As I learned to navigate the complexities of my race, and race in general, I felt drawn to black and brown female characters on TV (shouts to Keesha, Susie, Libby, Numbah 5, Penny, and Taranee). These characters made me feel seen, excited, included. Accepted. That feeling was so strong, it even extended to things that only bore a vague resemblance to me; Vulpix is my favorite Pokemon because of her brown, curly fur that looks like my hair. Even though I scrounged for and clung to these images in television, when it came to games I only focused on the feminine aspect. I never looked for brown women in games--perhaps I just never expected to find them.

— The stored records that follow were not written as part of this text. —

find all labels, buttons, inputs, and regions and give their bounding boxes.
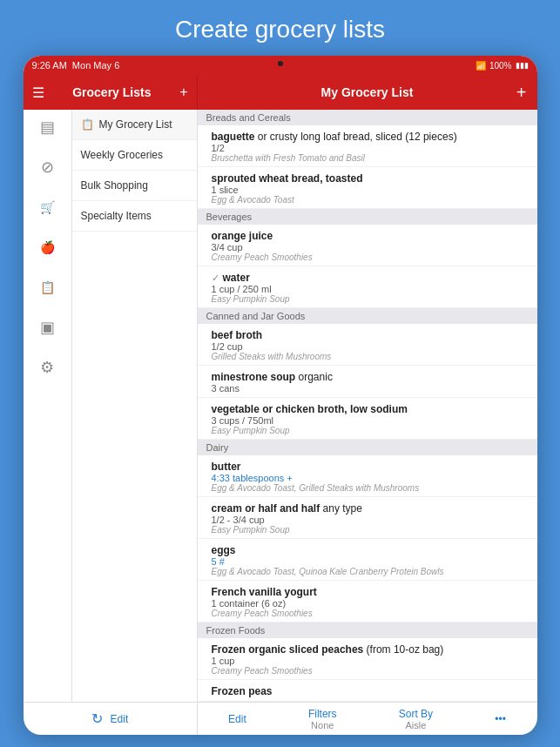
filters-button[interactable]: Filters xyxy=(308,708,337,720)
item-name: beef broth xyxy=(212,329,529,341)
check-icon: ✓ xyxy=(212,273,219,284)
menu-icon[interactable]: ☰ xyxy=(32,84,44,101)
item-recipe: Easy Pumpkin Soup xyxy=(212,426,529,435)
left-header: ☰ Grocery Lists + xyxy=(24,75,198,110)
list-item-label-1: Weekly Groceries xyxy=(81,149,163,161)
item-qty: 1 cup xyxy=(212,656,529,666)
list-item-label-2: Bulk Shopping xyxy=(81,179,148,192)
item-name: Frozen organic sliced peaches (from 10-o… xyxy=(212,643,529,656)
sidebar-icon-stop[interactable]: ⊘ xyxy=(33,153,61,181)
sidebar-icon-fruit[interactable]: 🍎 xyxy=(33,233,61,261)
item-recipe: Egg & Avocado Toast, Quinoa Kale Cranber… xyxy=(212,567,529,576)
grocery-item: beef broth 1/2 cup Grilled Steaks with M… xyxy=(198,324,537,366)
item-qty: 5 # xyxy=(212,556,529,567)
item-qty: 1/2 - 3/4 cup xyxy=(212,515,529,525)
sidebar-icon-settings[interactable]: ⚙ xyxy=(33,353,61,381)
edit-right-button[interactable]: Edit xyxy=(228,713,246,725)
section-header-beverages: Beverages xyxy=(198,209,537,225)
list-panel: 📋 My Grocery List Weekly Groceries Bulk … xyxy=(72,110,198,702)
item-recipe: Creamy Peach Smoothies xyxy=(212,252,529,262)
list-item-my-grocery[interactable]: 📋 My Grocery List xyxy=(72,110,197,140)
camera xyxy=(278,61,283,66)
grocery-item: minestrone soup organic 3 cans xyxy=(198,366,537,398)
item-recipe: Egg & Avocado Toast, Grilled Steaks with… xyxy=(212,483,529,493)
item-name: minestrone soup organic xyxy=(212,371,529,383)
right-header-title: My Grocery List xyxy=(321,85,414,99)
item-recipe: Creamy Peach Smoothies xyxy=(212,609,529,618)
section-header-canned: Canned and Jar Goods xyxy=(198,308,537,324)
main-area: ▤ ⊘ 🛒 🍎 📋 ▣ ⚙ 📋 My Grocery List Weekly G… xyxy=(24,110,537,702)
item-name: cream or half and half any type xyxy=(212,502,529,515)
grocery-item: cream or half and half any type 1/2 - 3/… xyxy=(198,497,537,539)
list-item-label-3: Specialty Items xyxy=(81,210,152,222)
list-item-icon-0: 📋 xyxy=(81,118,94,131)
item-name: butter xyxy=(212,461,529,473)
item-qty: 3 cups / 750ml xyxy=(212,415,529,426)
item-qty: 1/2 cup xyxy=(212,341,529,352)
grocery-item: French vanilla yogurt 1 container (6 oz)… xyxy=(198,581,537,622)
sidebar-icon-box[interactable]: ▣ xyxy=(33,313,61,341)
sidebar-icon-list[interactable]: ▤ xyxy=(33,113,61,141)
section-header-frozen: Frozen Foods xyxy=(198,622,537,638)
left-bottom: ↻ Edit xyxy=(24,703,198,735)
refresh-icon[interactable]: ↻ xyxy=(91,710,103,727)
sidebar-icon-clipboard[interactable]: 📋 xyxy=(33,273,61,301)
list-item-weekly[interactable]: Weekly Groceries xyxy=(72,140,197,171)
filters-value: None xyxy=(308,720,337,730)
battery-icon: ▮▮▮ xyxy=(516,61,529,70)
wifi-icon: 📶 xyxy=(476,61,486,71)
item-name: sprouted wheat bread, toasted xyxy=(212,172,529,185)
item-name: baguette or crusty long loaf bread, slic… xyxy=(212,131,529,143)
right-header: My Grocery List + xyxy=(198,75,537,110)
item-name: Frozen peas xyxy=(212,685,529,697)
item-recipe: Bruschetta with Fresh Tomato and Basil xyxy=(212,153,529,163)
item-recipe: Creamy Peach Smoothies xyxy=(212,666,529,676)
grocery-item: orange juice 3/4 cup Creamy Peach Smooth… xyxy=(198,225,537,266)
section-header-dairy: Dairy xyxy=(198,440,537,455)
item-qty: 1 slice xyxy=(212,185,529,195)
grocery-item: ✓ water 1 cup / 250 ml Easy Pumpkin Soup xyxy=(198,266,537,308)
grocery-item: vegetable or chicken broth, low sodium 3… xyxy=(198,398,537,440)
item-qty: 4:33 tablespoons + xyxy=(212,473,529,483)
status-time: 9:26 AM xyxy=(32,60,67,71)
left-header-title: Grocery Lists xyxy=(72,85,151,99)
item-recipe: Grilled Steaks with Mushrooms xyxy=(212,352,529,361)
edit-left-button[interactable]: Edit xyxy=(111,713,129,725)
item-qty: 1/2 xyxy=(212,143,529,153)
status-date: Mon May 6 xyxy=(72,60,119,71)
grocery-item: Frozen peas xyxy=(198,680,537,702)
add-item-button[interactable]: + xyxy=(516,83,527,103)
battery-text: 100% xyxy=(489,61,512,71)
item-qty: 3/4 cup xyxy=(212,242,529,252)
page-title: Create grocery lists xyxy=(0,0,560,56)
item-qty: 1 cup / 250 ml xyxy=(212,284,529,294)
item-recipe: Easy Pumpkin Soup xyxy=(212,294,529,304)
bottom-area: ↻ Edit Edit Filters None Sort By Aisle •… xyxy=(24,702,537,735)
grocery-item: Frozen organic sliced peaches (from 10-o… xyxy=(198,638,537,680)
sidebar-icon-cart[interactable]: 🛒 xyxy=(33,193,61,221)
more-button[interactable]: ••• xyxy=(495,713,506,725)
item-qty: 1 container (6 oz) xyxy=(212,598,529,609)
sort-value: Aisle xyxy=(399,720,433,730)
item-name: eggs xyxy=(212,544,529,556)
item-recipe: Egg & Avocado Toast xyxy=(212,195,529,205)
item-name: orange juice xyxy=(212,230,529,242)
list-item-specialty[interactable]: Specialty Items xyxy=(72,201,197,232)
item-name: French vanilla yogurt xyxy=(212,586,529,598)
sort-button[interactable]: Sort By xyxy=(399,708,433,720)
grocery-item: baguette or crusty long loaf bread, slic… xyxy=(198,125,537,167)
grocery-panel: Breads and Cereals baguette or crusty lo… xyxy=(198,110,537,702)
item-name: ✓ water xyxy=(212,272,529,284)
item-recipe: Easy Pumpkin Soup xyxy=(212,525,529,535)
item-qty: 3 cans xyxy=(212,383,529,394)
grocery-item: eggs 5 # Egg & Avocado Toast, Quinoa Kal… xyxy=(198,539,537,581)
grocery-item: butter 4:33 tablespoons + Egg & Avocado … xyxy=(198,455,537,497)
list-item-bulk[interactable]: Bulk Shopping xyxy=(72,171,197,201)
sidebar: ▤ ⊘ 🛒 🍎 📋 ▣ ⚙ xyxy=(24,110,72,702)
section-header-breads: Breads and Cereals xyxy=(198,110,537,125)
add-list-button[interactable]: + xyxy=(179,84,187,100)
right-bottom: Edit Filters None Sort By Aisle ••• xyxy=(198,703,537,735)
list-item-label-0: My Grocery List xyxy=(99,118,172,131)
grocery-item: sprouted wheat bread, toasted 1 slice Eg… xyxy=(198,167,537,209)
device-frame: 9:26 AM Mon May 6 📶 100% ▮▮▮ ☰ Grocery L… xyxy=(24,56,537,735)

That all changed when I played The Legend of Zelda: The Wind Waker. The first time I saw Tetra (left), it was like every corner of my being lit up. Every neuron dedicated to understanding my race, my gender, and my love for characters who encapsulated them suddenly connected. At the same time, my heart and soul felt perfectly in tune with my electrified mind. It might sound dramatic, but for an 8 year old girl who loved video games more than anything but never thought she could be part of them, it was the most beautiful, inspiring thing I had ever experienced.
While meeting Tetra was certainly a defining moment, unfortunately it is not the one that sparked my journey. That moment came later in the game, at a pivotal moment where Tetra's alternate identity is revealed: she is Princess Zelda (right). For a moment, I was ecstatic; how could I not be? The princess of Hyrule, the girl for whom these games are named, was brown, just like me! As her transformation sequence began, I leaned close to the screen with bated breath, anxiously waiting to see that iconic pink dress on the brown pirate princess.
Those of you who have played Wind Waker know that is not what happened. Allow me to recreate that moment through my eyes:
"[It is time] for me to teach you the fate into which you were born--the very reason that you live," says the King of Red Lions. He unites the shards of the Triforce of Wisdom, the key to Tetra's awakening. A glowing light envelops her. 'This is it,' I think. My heart is racing as Link barely shields his eyes from the rays. This is not my first Zelda game; I know who Tetra really is. I know she is the princess, my princess, and I am more excited to see her now than I have ever been. If Zelda, the coolest princess I've ever seen, can be brown like me, then maybe I can be like her. I can't do magic or stop an evil king, but I can be as powerful, as intelligent, as beautiful as she is in my own way.
All of that hope is crushed the second the transformation ends. The Zelda I see now is a familiar stranger in her moon pale skin. The lights inside of me go out. Tetra is gone, and part of me with her.
It still hurts to recount this story years later. Watching a character that I related to get literally white washed, I wondered if the people who made her believed that girls like me don't deserve to be princesses. As great a character as Tetra is, it felt inescapable that the more important roles in video games (the royals and namesakes of entire franchises) would always be reserved for white people.
That moment opened my eyes to the myriad of problems endemic in video games. At the core of the racism, sexism/misogyny, and anti-LGBTQ sentiments that plague gaming is a harsh truth: whether intentional or not, there is a deep lack of care for marginalized stories, voices, and people entrenched in game development.
However, the fact that I'm still so attached to Tetra today gives me hope. Tetra wasn't the first brown girl that I ever saw in fiction, yet her story is the one that affected me the most. I believe that speaks to the power that video games have as a medium to affect change in our perceptions. Before I played Wind Waker, my awareness of race in media was cursory at best. But since then, I have gained insight into myself as well as the cultural connections between negative images of marginalized people in media and our coinciding realities of oppression. Using games as a vehicle for self-discovery and cultural understanding, I've dedicated myself to being the change I want to see in the games industry. I hope you'll join me as I embark on this new venture to further my lifelong quest.